Two lines mark the range in the entries below: the one holding "Podem candidatar-se ao" and the one holding "tecnológica ou de". Set down those two and all lines between them, exactly.

======== Data shown ========

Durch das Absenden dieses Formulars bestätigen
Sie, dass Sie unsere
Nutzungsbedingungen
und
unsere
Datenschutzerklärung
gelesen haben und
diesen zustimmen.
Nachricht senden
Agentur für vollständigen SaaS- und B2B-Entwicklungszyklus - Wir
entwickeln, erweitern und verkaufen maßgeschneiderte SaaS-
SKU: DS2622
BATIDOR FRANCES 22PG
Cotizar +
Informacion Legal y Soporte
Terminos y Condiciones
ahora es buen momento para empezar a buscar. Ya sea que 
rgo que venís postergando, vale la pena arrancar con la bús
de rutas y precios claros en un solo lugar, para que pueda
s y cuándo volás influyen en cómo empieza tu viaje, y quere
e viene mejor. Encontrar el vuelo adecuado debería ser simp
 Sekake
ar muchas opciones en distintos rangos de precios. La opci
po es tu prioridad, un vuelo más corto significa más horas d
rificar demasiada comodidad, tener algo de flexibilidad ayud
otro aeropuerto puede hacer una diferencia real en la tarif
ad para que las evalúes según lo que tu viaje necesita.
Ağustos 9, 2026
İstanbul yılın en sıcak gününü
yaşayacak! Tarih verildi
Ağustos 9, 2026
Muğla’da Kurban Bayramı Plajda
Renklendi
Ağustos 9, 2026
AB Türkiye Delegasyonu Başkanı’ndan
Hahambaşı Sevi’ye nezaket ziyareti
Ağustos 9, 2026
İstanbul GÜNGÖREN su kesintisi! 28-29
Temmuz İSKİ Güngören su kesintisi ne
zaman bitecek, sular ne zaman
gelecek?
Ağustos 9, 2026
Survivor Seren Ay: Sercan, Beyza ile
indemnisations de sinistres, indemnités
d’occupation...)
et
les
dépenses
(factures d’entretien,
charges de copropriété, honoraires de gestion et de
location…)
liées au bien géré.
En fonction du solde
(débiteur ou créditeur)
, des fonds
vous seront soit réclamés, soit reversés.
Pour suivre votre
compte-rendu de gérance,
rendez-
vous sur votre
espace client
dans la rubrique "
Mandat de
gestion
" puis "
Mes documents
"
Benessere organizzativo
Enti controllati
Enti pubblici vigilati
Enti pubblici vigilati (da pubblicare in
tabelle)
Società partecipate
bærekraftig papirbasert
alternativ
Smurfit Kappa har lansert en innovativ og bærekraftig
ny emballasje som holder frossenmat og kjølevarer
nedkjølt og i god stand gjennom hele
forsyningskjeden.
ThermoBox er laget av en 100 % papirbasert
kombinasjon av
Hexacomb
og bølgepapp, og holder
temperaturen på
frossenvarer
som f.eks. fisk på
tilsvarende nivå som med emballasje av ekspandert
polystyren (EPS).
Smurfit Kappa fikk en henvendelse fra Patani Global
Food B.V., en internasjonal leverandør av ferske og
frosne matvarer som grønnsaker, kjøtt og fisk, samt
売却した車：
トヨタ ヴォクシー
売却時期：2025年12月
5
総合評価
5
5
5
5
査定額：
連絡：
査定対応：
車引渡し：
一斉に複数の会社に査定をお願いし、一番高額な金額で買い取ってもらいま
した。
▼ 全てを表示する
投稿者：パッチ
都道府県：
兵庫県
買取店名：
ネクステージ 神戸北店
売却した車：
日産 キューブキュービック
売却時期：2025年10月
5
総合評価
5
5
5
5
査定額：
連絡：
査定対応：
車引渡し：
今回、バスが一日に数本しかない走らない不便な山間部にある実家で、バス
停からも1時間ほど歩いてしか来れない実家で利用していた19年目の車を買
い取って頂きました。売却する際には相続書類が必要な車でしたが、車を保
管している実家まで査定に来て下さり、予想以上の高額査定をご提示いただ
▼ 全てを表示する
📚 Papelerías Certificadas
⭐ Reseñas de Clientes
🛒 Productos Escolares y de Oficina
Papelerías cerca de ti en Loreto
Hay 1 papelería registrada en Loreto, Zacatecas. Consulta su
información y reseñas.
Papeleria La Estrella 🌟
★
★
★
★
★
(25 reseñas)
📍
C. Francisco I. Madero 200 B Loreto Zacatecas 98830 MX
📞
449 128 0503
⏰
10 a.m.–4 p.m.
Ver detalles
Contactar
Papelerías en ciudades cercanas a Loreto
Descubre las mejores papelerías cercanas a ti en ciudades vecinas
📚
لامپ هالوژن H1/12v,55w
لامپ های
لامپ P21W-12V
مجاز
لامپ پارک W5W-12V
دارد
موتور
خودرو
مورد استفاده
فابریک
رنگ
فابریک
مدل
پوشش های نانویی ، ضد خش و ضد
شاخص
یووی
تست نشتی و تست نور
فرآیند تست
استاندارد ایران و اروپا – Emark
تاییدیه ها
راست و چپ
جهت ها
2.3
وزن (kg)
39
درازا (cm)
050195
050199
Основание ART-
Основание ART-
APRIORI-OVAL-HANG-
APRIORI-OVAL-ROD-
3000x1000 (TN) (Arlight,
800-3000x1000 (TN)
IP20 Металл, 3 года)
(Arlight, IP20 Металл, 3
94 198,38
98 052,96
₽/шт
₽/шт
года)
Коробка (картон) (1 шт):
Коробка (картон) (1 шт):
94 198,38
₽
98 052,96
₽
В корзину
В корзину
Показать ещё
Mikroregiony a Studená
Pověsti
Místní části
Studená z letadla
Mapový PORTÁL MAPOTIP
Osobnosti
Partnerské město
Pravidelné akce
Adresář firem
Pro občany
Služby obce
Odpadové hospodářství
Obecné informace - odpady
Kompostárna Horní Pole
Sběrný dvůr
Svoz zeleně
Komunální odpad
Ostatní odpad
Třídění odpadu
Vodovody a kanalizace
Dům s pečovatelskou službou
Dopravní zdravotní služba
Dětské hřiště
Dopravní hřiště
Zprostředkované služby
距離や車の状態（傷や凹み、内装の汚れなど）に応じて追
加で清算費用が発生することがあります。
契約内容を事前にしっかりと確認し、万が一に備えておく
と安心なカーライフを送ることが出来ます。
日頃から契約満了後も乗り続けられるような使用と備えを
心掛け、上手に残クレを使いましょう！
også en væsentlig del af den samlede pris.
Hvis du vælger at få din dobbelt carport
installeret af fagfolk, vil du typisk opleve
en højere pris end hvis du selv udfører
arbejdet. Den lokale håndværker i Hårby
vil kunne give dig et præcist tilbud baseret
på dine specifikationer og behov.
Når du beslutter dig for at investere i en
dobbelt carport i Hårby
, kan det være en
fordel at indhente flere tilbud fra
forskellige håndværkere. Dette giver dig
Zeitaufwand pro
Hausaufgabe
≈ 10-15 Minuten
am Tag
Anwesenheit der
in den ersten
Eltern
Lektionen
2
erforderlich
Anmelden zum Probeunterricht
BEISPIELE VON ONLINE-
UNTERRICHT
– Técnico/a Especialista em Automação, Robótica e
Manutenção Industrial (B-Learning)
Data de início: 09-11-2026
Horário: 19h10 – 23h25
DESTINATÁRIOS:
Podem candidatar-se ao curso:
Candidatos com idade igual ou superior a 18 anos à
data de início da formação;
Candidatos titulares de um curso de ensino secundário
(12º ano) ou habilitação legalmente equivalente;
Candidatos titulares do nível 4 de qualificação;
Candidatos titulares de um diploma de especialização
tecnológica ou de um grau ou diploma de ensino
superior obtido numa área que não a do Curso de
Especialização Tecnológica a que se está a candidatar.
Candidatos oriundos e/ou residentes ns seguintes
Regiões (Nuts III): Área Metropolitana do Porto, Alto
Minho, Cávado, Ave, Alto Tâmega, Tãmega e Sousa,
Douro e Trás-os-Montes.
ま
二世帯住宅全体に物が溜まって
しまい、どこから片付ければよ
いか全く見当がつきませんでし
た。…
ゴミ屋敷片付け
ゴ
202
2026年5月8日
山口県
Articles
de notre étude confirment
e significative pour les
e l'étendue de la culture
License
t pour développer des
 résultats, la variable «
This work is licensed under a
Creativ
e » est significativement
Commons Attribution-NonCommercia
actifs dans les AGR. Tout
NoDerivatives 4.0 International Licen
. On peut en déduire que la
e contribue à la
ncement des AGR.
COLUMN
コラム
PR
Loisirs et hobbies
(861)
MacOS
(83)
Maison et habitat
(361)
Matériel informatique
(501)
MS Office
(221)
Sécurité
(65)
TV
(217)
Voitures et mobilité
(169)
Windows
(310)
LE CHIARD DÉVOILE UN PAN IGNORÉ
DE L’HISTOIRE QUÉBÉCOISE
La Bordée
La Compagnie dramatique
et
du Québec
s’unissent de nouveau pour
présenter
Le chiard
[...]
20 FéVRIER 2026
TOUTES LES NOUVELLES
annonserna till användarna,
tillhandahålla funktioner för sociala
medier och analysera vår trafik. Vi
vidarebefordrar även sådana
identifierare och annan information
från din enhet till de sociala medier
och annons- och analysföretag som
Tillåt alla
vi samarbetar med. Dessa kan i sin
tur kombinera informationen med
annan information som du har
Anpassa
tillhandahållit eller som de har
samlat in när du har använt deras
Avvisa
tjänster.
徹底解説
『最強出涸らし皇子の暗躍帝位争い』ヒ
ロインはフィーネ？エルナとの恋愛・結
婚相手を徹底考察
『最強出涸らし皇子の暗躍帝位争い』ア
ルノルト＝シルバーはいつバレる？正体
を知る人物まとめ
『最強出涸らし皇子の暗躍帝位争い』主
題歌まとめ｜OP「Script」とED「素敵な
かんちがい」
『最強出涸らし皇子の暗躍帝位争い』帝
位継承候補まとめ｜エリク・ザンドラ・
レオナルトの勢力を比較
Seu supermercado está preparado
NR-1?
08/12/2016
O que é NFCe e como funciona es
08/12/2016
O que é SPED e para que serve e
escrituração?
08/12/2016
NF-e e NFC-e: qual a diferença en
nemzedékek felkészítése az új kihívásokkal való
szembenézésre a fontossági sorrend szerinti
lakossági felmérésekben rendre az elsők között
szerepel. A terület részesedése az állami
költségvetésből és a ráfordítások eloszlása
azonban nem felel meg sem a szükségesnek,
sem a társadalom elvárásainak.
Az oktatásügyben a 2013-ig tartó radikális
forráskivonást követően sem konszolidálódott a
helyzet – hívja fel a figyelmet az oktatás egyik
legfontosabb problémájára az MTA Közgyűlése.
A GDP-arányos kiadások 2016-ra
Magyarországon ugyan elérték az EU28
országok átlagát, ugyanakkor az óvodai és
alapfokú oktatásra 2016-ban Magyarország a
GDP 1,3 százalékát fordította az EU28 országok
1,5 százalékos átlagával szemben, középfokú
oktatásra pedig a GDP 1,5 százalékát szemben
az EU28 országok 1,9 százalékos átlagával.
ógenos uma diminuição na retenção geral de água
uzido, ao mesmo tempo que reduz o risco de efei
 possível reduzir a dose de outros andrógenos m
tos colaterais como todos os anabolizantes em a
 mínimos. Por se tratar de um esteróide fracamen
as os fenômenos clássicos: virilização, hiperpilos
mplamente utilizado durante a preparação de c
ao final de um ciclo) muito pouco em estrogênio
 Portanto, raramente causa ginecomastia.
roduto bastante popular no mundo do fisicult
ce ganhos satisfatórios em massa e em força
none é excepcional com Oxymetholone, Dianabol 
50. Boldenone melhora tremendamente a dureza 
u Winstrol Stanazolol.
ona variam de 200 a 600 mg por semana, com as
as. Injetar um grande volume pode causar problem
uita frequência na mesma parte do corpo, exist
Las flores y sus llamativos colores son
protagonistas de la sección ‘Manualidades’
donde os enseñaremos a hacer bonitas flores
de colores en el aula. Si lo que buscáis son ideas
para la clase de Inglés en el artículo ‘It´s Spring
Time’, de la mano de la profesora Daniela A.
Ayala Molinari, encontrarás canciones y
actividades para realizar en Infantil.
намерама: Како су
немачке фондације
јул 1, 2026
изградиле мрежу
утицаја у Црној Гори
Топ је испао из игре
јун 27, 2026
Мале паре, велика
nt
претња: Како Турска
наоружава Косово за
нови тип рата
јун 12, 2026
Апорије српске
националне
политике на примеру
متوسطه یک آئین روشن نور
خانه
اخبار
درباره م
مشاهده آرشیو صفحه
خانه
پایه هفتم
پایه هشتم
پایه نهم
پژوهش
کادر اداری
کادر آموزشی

========

### Solution to the problem:
Podem candidatar-se ao curso:
Candidatos com idade igual ou superior a 18 anos à
data de início da formação;
Candidatos titulares de um curso de ensino secundário
(12º ano) ou habilitação legalmente equivalente;
Candidatos titulares do nível 4 de qualificação;
Candidatos titulares de um diploma de especialização
tecnológica ou de um grau ou diploma de ensino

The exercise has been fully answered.